9. Ignore self-service merchandising opportunities
If you get POs every week from Amazon and sales grow 30% every year you’re treading water—just growing organically. Amazon offers vendors enhanced detail pages, brand stores, coupons, and search advertising. All of these services are designed to increase product discoverability and conversion, resulting in accelerated sales. They all have a small cost associated with them, but they’re definitely worth it. We’ve run hundreds of search ads and we highly recommend them. Think about it this way: most of your competitors aren’t merchandising at all or correctly. If you do, you can leapfrog their search rankings and improve your market share.

10. Don’t have an Amazon strategy (even if you don’t sell on Amazon)
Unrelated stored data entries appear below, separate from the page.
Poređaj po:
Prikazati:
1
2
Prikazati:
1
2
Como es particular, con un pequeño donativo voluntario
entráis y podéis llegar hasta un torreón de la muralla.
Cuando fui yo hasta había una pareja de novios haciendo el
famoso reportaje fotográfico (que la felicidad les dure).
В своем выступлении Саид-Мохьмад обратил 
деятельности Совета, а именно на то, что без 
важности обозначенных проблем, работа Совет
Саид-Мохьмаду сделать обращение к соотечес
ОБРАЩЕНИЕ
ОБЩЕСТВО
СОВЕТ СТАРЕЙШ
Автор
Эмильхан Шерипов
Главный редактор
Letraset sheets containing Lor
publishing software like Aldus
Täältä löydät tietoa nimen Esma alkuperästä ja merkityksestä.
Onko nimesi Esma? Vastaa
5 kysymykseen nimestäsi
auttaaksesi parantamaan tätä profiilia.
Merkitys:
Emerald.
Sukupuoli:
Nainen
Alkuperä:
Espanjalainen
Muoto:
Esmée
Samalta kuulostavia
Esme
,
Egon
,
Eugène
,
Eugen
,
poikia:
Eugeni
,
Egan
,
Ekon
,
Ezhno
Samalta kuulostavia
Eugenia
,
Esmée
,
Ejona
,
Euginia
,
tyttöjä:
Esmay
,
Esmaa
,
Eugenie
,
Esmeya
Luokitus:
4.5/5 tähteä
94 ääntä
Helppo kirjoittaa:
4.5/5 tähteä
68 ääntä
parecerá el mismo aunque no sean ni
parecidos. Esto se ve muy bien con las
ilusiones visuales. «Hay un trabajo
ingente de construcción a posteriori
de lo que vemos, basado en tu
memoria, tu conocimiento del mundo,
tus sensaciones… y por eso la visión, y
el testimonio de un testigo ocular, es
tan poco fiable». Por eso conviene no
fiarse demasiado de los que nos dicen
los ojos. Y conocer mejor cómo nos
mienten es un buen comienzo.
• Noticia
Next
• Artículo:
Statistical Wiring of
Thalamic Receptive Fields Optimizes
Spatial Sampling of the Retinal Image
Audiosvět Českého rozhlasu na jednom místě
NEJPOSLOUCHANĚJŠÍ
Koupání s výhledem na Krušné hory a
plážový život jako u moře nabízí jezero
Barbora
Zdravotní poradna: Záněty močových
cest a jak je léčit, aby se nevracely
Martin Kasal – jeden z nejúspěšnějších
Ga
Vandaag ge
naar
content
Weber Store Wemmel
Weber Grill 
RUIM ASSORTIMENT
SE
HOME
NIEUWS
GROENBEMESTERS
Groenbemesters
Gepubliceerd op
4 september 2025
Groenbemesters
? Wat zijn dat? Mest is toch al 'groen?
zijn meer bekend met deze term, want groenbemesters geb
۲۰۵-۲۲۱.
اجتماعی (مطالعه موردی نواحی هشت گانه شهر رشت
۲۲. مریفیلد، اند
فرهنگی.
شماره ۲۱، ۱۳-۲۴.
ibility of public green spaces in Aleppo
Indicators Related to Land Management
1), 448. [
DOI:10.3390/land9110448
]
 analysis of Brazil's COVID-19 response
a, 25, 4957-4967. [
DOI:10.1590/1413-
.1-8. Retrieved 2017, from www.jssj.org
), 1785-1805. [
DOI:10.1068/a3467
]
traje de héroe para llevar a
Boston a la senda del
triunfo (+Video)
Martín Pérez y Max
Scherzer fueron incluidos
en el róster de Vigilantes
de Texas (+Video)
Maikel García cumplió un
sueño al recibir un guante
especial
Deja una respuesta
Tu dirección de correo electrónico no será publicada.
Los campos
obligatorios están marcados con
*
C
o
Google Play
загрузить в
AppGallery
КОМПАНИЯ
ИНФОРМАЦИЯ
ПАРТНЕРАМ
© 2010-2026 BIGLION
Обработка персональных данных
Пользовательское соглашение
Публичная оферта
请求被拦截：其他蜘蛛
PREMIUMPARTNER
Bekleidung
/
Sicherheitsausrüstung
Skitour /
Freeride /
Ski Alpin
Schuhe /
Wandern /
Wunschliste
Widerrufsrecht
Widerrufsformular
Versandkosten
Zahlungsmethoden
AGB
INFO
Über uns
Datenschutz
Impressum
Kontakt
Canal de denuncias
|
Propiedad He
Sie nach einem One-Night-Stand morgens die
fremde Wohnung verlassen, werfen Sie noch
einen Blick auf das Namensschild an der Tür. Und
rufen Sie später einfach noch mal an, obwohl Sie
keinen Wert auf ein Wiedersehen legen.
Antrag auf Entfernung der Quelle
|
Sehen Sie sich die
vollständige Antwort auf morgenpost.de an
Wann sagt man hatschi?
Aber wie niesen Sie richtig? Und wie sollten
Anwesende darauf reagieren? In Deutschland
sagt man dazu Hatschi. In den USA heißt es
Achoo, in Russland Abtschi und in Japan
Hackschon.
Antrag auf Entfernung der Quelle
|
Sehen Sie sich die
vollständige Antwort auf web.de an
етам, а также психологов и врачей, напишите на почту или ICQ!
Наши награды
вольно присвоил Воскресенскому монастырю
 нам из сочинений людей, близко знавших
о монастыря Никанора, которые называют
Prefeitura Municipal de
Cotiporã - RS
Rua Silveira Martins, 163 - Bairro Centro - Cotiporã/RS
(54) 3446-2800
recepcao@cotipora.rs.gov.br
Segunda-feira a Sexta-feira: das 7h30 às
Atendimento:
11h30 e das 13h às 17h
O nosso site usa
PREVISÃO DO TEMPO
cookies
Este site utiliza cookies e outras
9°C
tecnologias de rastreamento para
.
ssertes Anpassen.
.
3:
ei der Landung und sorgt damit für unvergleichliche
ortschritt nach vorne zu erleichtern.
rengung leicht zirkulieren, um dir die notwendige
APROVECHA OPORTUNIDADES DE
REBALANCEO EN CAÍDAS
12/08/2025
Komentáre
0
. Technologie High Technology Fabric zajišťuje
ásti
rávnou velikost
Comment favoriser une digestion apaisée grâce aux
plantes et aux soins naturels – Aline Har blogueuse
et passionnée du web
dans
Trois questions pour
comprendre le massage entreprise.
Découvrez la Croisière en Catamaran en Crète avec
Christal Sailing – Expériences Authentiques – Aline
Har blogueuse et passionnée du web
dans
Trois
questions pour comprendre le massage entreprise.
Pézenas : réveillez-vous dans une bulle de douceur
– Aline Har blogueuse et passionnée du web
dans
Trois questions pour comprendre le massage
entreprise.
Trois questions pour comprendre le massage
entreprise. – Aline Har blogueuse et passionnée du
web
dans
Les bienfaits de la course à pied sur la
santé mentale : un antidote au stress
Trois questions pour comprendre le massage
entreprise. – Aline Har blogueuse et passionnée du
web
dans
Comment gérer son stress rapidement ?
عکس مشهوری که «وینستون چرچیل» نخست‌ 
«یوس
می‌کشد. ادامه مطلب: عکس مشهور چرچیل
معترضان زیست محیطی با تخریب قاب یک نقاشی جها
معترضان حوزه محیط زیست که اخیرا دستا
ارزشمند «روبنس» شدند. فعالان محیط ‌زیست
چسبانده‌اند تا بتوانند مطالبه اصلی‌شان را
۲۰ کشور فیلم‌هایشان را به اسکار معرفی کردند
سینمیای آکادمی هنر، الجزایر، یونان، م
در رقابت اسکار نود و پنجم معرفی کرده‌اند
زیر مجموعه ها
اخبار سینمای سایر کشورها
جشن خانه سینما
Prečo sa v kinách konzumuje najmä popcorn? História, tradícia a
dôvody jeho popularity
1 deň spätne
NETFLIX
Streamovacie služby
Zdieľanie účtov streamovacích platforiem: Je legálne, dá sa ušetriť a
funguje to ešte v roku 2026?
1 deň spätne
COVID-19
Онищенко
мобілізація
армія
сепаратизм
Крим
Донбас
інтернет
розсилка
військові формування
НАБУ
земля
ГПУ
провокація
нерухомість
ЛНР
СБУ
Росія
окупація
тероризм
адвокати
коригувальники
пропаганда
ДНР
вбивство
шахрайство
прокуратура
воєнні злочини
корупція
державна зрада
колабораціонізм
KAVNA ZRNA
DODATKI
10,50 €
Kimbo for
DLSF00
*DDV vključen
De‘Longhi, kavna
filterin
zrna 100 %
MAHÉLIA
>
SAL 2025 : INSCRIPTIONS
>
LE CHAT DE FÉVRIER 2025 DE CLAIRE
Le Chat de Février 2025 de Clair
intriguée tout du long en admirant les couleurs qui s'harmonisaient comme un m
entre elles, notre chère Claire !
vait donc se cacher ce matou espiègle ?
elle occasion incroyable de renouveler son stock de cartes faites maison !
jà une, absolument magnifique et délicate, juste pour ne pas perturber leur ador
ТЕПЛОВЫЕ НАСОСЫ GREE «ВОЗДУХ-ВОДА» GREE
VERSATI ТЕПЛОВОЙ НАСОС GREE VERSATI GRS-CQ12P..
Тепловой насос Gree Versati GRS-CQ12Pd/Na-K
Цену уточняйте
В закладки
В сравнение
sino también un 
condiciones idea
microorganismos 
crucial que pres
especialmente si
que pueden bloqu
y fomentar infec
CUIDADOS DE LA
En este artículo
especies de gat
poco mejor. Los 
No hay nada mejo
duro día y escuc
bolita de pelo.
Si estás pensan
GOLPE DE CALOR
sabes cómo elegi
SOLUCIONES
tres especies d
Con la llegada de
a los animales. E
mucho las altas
Regardless of your opinion of Amazon, you need to consider Amazon’s effect on your brand and include them in an overall ecommerce strategy. If you take only one thing away from this article, it should be this: have an Amazon strategy. Even if you don’t plan to sell to Amazon and don’t want anyone to sell your products on Amazon, at least make that an official part of your overall ecommerce strategy and try to enforce it. Most companies should sell on Amazon, but that’s not a strategy–it’s just a tactic. You need to consider who will sell your products on Amazon, what content they should use, and how Amazon affects your other channels. Also, know what % of sales Amazon accounts for. It doesn’t matter if you don’t sell to them, you need to know. For example, if you sell to a merchant who sells on Amazon, your sales reports will show that merchant’s numbers, not Amazon’s. You’ll have no idea how big of a piece of your sales pie Amazon is. This can affect your inventory allocation, pricing, and marketing. Amazon could be in your top 3 and you might not even know it.